### What to do
Find each line below where the word "View" occurs, and copy it.

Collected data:
*-*-*

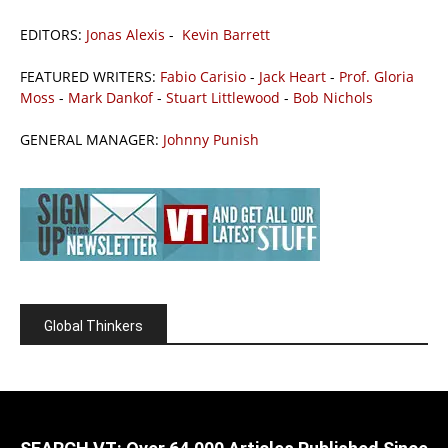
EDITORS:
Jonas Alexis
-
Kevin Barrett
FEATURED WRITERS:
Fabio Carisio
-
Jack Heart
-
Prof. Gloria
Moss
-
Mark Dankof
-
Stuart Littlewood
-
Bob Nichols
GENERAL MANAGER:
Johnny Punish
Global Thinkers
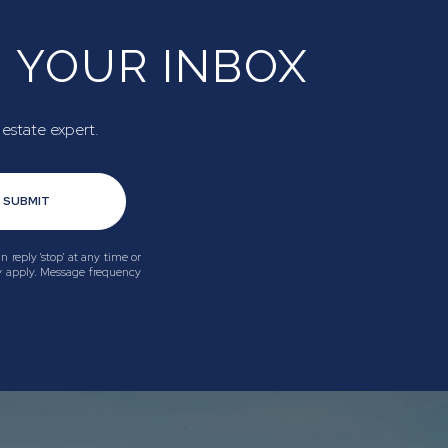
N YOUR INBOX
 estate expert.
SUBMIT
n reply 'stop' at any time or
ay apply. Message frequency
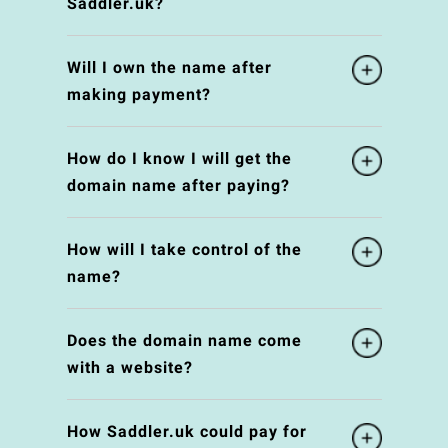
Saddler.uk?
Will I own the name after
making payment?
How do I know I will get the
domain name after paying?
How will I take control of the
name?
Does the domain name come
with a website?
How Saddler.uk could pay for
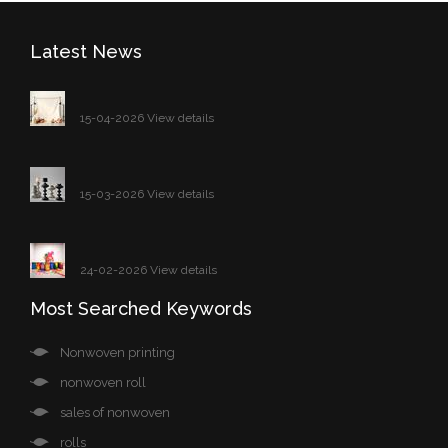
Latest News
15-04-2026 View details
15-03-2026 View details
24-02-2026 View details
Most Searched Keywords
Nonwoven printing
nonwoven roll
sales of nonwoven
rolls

*-*-*

### Response to the task
15-04-2026 View details
15-03-2026 View details
24-02-2026 View details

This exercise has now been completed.